What the task asks:
From the line containing "2021/04/25 الأحد 21:38 م" to the last line of the records below, retype every line exactly and output nothing else.

Extracted page text data:
··········

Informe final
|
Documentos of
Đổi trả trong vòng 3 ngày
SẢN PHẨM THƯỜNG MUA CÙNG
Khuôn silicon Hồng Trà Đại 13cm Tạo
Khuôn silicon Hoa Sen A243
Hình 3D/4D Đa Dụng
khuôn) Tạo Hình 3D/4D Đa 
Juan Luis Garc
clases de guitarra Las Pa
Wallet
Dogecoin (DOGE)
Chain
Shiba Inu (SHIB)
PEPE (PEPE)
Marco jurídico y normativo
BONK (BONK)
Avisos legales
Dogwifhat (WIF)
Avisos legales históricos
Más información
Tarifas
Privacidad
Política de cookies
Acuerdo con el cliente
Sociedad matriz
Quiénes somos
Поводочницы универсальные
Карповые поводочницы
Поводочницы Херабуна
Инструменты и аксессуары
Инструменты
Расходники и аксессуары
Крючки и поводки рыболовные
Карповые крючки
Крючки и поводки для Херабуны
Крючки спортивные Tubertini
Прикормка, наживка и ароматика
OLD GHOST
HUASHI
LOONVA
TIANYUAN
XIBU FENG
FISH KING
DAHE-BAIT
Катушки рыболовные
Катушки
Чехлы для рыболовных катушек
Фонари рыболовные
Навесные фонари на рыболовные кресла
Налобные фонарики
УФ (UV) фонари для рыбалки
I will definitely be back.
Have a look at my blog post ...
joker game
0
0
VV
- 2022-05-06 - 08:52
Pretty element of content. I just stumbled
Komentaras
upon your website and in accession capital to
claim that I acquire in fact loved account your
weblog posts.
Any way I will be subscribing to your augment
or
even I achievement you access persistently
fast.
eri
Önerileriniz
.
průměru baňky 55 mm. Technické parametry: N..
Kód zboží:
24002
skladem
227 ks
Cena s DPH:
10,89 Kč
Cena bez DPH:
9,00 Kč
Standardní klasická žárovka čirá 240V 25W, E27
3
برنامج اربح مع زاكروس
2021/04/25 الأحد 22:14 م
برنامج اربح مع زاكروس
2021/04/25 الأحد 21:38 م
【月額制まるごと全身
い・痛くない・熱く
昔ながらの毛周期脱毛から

··········

Finished exercise:
2021/04/25 الأحد 21:38 م
【月額制まるごと全身
い・痛くない・熱く
昔ながらの毛周期脱毛から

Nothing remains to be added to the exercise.